Table 7: Count of Bigrams from only the targets of the two data sets

The output of the encoder-decoder at every step being a mulitnomial distribution over the vocabulary, the architecture can be abstracted for our understanding to maintain a Dirichlet distribution that is generalizable.

The bias of sampling from Florida is much higher in a large data set and relatively much lower in a smaller data set, which can even generate I want to leave from Florida to London on Tuesday with a relatively higher probability. As sampling from the decoder is still dependent on $\mathbb{L}_{MLE}$ , the diversity in sampling is decreased when training with NLL on a large data set.

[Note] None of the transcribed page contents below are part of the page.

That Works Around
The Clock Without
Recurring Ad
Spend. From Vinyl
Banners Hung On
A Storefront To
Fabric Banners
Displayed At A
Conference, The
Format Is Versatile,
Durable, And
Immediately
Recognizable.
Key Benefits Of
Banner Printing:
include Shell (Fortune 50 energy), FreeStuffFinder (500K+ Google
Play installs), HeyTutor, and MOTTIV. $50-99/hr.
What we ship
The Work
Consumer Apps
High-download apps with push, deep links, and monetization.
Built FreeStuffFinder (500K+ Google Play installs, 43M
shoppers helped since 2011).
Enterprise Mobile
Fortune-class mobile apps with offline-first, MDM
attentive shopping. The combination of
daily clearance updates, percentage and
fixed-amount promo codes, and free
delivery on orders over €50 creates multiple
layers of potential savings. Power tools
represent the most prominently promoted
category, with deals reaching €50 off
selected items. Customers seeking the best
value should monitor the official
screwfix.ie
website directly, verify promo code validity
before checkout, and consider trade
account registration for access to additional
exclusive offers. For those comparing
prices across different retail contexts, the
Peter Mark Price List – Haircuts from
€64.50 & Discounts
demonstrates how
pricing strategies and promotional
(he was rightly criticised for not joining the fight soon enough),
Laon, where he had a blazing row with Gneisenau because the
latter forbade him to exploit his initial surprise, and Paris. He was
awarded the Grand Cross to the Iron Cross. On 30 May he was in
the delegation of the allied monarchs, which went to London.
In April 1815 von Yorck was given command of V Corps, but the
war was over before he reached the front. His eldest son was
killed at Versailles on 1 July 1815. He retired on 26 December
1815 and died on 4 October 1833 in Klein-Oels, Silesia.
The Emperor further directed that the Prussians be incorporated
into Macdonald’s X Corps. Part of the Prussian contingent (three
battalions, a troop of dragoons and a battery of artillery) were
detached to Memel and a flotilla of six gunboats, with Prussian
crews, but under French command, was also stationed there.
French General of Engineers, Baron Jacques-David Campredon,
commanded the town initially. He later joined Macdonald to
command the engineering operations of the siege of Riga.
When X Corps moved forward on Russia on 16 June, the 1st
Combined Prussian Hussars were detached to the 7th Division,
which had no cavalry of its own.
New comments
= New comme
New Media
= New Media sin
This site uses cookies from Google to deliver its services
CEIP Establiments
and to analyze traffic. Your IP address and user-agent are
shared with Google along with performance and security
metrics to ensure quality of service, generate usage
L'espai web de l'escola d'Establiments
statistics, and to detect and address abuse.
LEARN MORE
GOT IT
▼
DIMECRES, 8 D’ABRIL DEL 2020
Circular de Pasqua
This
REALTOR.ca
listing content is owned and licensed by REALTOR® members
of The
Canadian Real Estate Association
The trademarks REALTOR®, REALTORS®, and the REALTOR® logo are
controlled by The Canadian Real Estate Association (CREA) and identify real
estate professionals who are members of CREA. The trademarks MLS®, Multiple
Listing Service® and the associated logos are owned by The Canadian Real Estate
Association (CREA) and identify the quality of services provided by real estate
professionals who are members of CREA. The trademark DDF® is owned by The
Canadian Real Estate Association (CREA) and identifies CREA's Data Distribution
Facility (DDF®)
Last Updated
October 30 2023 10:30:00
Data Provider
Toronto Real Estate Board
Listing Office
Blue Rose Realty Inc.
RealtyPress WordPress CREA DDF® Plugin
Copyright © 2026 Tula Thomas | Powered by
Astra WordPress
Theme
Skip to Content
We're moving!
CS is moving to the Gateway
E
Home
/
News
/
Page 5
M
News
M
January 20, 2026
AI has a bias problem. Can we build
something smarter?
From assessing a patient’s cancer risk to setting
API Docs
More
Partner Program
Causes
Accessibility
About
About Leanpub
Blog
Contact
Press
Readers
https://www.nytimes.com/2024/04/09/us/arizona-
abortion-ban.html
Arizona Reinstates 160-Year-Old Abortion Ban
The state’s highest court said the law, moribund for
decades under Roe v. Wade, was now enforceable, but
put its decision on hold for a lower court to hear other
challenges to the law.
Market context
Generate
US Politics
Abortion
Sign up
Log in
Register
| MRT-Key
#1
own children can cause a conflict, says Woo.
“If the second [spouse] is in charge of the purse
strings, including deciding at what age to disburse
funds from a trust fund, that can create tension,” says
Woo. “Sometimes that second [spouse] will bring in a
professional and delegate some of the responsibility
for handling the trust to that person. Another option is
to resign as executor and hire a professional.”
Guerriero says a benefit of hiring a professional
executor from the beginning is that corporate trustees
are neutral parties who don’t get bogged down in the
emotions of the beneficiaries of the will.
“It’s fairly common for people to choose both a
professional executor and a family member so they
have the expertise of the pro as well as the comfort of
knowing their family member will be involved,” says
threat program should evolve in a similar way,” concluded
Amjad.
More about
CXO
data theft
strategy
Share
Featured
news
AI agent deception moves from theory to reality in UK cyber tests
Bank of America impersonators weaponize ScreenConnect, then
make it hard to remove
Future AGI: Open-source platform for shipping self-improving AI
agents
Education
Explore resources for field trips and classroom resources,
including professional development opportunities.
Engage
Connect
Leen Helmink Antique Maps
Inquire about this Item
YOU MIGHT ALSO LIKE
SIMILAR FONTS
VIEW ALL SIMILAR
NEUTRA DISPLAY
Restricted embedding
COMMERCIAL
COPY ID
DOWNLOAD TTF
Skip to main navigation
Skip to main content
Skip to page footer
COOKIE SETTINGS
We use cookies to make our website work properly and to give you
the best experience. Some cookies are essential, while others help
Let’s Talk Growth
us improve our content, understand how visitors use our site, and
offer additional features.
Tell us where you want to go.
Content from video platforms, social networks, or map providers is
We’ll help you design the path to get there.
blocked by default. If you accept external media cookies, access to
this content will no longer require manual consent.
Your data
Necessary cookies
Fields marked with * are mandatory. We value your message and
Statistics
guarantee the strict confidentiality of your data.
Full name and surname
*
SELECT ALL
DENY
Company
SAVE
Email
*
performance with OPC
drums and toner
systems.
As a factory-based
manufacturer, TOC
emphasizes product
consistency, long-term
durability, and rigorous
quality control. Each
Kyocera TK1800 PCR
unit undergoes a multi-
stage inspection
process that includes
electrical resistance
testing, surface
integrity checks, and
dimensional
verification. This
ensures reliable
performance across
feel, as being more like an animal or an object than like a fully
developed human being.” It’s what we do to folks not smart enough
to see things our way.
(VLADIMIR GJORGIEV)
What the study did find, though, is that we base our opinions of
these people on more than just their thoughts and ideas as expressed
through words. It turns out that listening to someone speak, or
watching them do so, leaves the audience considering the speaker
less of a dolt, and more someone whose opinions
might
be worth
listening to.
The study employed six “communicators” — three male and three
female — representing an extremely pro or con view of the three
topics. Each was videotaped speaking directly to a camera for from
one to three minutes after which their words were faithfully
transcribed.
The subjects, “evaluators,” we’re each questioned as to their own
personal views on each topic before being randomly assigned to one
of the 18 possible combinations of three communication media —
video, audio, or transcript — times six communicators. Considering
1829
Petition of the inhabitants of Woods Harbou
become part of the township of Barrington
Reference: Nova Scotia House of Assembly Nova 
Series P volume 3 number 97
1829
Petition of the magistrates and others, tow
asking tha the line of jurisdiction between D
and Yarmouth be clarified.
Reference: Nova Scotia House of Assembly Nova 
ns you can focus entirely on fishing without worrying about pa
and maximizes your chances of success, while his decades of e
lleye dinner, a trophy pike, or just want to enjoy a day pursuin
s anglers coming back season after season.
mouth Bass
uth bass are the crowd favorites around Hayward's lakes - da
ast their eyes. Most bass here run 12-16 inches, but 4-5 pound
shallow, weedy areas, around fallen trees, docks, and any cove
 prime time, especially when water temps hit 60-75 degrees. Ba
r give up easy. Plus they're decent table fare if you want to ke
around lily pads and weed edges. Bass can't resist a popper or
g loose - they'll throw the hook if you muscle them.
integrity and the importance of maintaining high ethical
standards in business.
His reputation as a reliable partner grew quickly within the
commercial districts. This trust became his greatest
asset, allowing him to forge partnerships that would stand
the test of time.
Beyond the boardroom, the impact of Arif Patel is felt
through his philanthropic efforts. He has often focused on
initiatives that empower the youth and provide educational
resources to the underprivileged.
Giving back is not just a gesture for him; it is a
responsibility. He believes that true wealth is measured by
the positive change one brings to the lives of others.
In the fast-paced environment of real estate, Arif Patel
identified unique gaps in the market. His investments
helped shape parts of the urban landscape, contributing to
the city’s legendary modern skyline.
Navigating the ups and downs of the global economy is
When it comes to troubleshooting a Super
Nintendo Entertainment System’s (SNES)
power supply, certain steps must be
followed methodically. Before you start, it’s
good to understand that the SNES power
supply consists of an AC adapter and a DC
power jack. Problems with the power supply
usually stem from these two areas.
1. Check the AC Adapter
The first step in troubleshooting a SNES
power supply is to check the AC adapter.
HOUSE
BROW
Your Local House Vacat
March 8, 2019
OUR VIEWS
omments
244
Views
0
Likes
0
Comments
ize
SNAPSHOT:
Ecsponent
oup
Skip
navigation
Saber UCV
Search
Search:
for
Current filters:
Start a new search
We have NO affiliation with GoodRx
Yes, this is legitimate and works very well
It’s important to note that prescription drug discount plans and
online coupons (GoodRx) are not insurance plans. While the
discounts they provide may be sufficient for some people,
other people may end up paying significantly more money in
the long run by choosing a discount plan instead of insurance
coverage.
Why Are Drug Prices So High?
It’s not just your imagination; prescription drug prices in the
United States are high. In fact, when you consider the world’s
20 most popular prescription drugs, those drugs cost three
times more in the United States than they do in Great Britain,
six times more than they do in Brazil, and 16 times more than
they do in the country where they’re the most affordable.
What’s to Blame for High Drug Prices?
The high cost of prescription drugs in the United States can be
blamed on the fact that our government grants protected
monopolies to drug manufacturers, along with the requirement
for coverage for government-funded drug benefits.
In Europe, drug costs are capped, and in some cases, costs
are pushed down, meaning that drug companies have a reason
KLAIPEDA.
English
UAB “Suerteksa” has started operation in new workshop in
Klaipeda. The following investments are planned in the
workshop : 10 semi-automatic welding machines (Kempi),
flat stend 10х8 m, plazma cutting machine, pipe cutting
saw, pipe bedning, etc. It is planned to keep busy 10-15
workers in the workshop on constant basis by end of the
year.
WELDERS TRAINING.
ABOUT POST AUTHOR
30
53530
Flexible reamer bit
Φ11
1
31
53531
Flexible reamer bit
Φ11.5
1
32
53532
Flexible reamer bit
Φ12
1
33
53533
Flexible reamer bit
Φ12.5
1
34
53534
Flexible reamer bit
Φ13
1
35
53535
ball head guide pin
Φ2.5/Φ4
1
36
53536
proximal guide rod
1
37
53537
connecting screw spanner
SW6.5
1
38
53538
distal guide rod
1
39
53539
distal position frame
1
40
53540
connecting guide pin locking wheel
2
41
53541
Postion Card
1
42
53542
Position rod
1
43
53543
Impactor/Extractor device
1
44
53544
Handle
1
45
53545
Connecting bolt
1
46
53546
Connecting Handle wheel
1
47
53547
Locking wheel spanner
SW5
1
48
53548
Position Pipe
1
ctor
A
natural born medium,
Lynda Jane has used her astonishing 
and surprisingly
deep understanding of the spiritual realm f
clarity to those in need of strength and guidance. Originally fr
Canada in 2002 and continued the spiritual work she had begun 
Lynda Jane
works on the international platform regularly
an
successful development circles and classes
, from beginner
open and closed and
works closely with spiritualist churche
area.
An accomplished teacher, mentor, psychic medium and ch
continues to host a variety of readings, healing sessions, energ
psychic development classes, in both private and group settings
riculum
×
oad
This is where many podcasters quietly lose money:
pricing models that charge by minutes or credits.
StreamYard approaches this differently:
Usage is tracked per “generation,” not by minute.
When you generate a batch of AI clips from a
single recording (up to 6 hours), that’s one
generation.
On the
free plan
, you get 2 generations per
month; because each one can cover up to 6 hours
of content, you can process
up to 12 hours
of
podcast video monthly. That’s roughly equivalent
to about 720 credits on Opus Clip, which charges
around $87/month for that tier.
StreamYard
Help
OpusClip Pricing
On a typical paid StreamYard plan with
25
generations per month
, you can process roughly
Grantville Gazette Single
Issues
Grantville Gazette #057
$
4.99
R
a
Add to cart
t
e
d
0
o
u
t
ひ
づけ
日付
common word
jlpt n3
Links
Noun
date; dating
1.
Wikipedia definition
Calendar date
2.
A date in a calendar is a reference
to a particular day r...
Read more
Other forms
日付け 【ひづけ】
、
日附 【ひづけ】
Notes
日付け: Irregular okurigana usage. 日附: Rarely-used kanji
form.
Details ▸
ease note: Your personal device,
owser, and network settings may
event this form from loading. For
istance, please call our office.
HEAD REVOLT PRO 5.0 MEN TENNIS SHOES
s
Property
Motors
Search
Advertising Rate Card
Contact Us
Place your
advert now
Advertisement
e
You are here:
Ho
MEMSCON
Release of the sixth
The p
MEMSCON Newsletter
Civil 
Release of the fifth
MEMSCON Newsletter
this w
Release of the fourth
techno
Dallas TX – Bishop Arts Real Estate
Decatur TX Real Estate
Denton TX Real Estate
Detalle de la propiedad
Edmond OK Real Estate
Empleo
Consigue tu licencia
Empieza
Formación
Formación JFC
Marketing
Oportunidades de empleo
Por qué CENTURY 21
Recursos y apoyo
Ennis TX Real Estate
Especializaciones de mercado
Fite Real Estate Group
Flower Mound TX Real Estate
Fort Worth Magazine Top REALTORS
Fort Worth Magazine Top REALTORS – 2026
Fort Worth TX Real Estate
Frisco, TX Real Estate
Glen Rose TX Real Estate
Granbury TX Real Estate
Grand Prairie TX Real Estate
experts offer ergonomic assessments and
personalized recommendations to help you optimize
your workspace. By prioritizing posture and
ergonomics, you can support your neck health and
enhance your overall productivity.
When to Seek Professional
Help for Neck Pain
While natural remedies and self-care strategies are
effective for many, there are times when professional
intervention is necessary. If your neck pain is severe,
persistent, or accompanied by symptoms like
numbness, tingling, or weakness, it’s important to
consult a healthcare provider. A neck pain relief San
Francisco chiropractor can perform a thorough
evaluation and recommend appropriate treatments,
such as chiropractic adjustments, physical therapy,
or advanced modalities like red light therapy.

But then, as the larger data set has 7 times more support for a bigram than in the smaller data set, out of distribution sampling is difficult.

C.2 Out-of-NLL Sampling

To break the rigid sampling distribution, with a non-zero probability we dropped words from the vocabulary before sampling the tokens in $a_{i}^{sampled}$ .

With the semantic loss providing non-binary scores, the model gets feedback for all sampled responses, even those unlikely to be sampled but are sampled due to the masking of the vocabulary. That lead to a sharp divergence of training (Table 2) even before the model learnt to appropriately diversify its responses (Figure 5).

The % unseen and distinct-1 and 2 scores keep increasing (Figures 5) but due to the high amount of diversity in the tokens generated, many of the responses were not legible as seen in Table 2.